NEW YORK: Enthusiasm about Apple’s latest product launches propelled US stocks higher Wednesday, with the tech-rich Nasdaq posting the largest gains of the three major indices.
The Nasdaq Composite Index gained 34.24 points (0.75 percent) to 4,586.52.
The Dow Jones Industrial Average advanced 54.84 (0.32 percent) to 17,068.71, while the broad-based S&P 500 tacked on 7.25 (0.36 percent) to 1,995.69.
Apple shares started slowly before picking up momentum and finishing the day more than 3 percent higher. Several analysts raved about its smartwatch and new mobile payment system, among the products unveiled Tuesday.

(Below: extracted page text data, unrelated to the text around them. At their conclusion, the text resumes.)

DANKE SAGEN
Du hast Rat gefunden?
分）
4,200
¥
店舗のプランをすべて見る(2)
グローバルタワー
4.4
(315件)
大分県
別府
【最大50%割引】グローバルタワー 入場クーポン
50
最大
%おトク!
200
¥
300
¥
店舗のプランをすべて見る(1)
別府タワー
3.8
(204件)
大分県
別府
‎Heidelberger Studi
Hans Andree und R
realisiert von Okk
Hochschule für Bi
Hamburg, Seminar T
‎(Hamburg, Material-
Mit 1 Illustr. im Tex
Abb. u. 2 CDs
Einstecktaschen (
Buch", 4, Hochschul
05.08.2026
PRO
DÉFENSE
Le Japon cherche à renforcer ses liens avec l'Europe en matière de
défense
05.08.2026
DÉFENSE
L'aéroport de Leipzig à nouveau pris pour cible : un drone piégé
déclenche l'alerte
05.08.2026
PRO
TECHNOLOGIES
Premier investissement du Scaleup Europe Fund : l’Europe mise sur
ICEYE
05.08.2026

Other technology names also rose, including Twitter (+4.5 percent) and Facebook and Priceline (both +1.0 percent).
But eBay fell 3.1 percent on worries that the new Apple payment system threatens its own PayPal service.

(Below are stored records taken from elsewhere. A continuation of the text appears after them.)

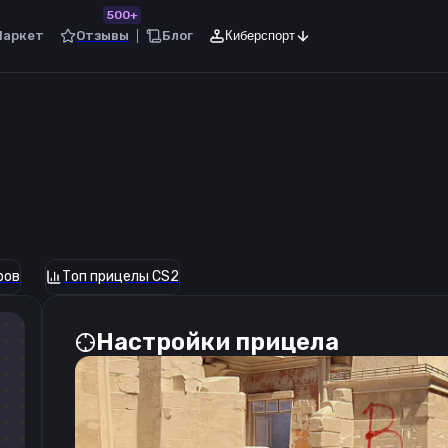
500+
Маркет
Отзывы
Блог
Киберспорт
ров
Топ прицелы CS2
Настройки прицела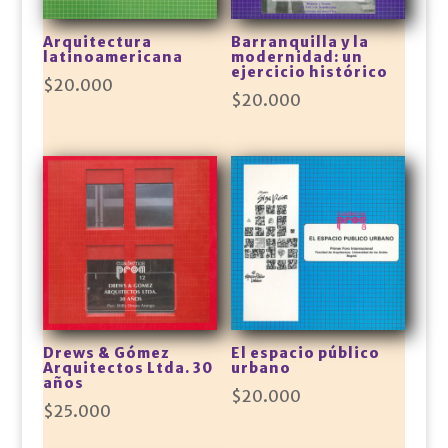
Arquitectura
Barranquilla y la
latinoamericana
modernidad: un
ejercicio histórico
$
20.000
$
20.000
Drews & Gómez
El espacio público
Arquitectos Ltda. 30
urbano
años
$
20.000
$
25.000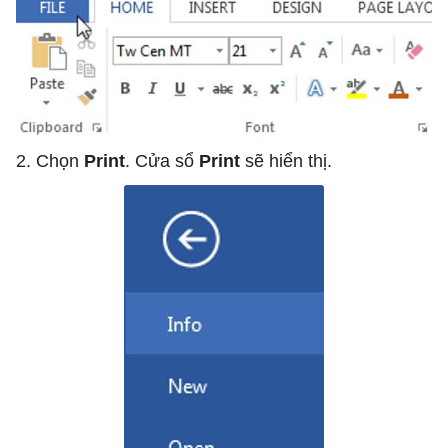
2. Chọn
Print
. Cửa sổ
Print
sẽ hiển thị.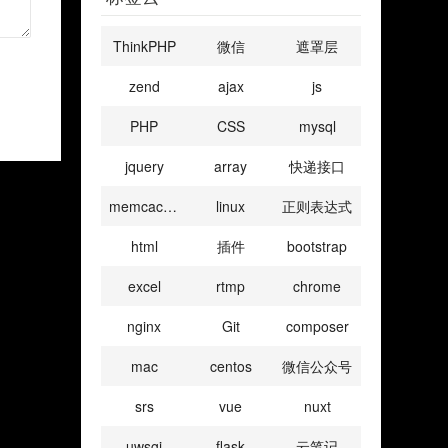
ThinkPHP
微信
遮罩层
zend
ajax
js
PHP
CSS
mysql
jquery
array
快递接口
memcached
linux
正则表达式
html
插件
bootstrap
excel
rtmp
chrome
nginx
Git
composer
mac
centos
微信公众号
srs
vue
nuxt
uwsgi
flask
云笔记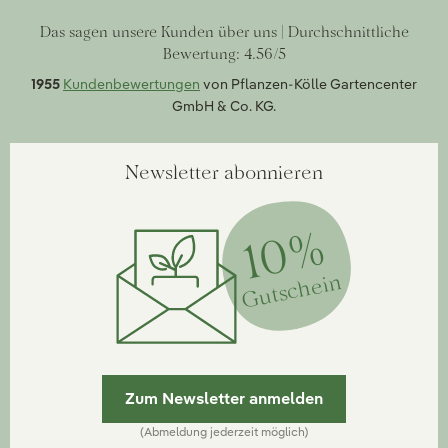
Das sagen unsere Kunden über uns | Durchschnittliche
Bewertung: 4.56/5
1955
Kundenbewertungen
von Pflanzen-Kölle Gartencenter
GmbH & Co. KG.
Newsletter abonnieren
10%
Gutschein
Zum Newsletter anmelden
(Abmeldung jederzeit möglich)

Dow member ExxonMobil fell 0.6 percent as oil prices dropped to new multi-month lows. Caterpillar, another Dow component, shed 1.4 percent following a downgrade by Bank of America Merrill Lynch.
Wednesday’s trade showed an “outperformance by the glamor stocks, but the broad market is a little foggy,” said Mace Blicksilver, director of Marblehead Asset Management.
Dollar General launched a hostile takeover campaign for Family Dollar, offering $80 a share for the company and seeking to scuttle a rival bid from Dollar Tree for $74.50.
Family Dollar has said a deal with Dollar General would face major antitrust obstacles.
Dollar Tree slipped 0.2 percent, while Family Dollar gained 0.2 percent and Dollar General rose 0.4 percent.
Videogame publisher Activision Blizzard rose 0.3 percent after announcing that its new science fiction video game “Destiny” netted orders exceeding $500 million.
Cybersecurity company Palo Alto Networks vaulted 10.6 percent higher after it projected that revenues for the upcoming quarter would be $178-$182 million, above analyst forecasts for $173.9 million.
Bond prices fell. The yield on the 10-year US Treasury advanced to 2.53 percent from 2.50 percent Tuesday, while the 30-year rose to 3.27 percent from 3.23 percent. Bond prices and yields move inversely.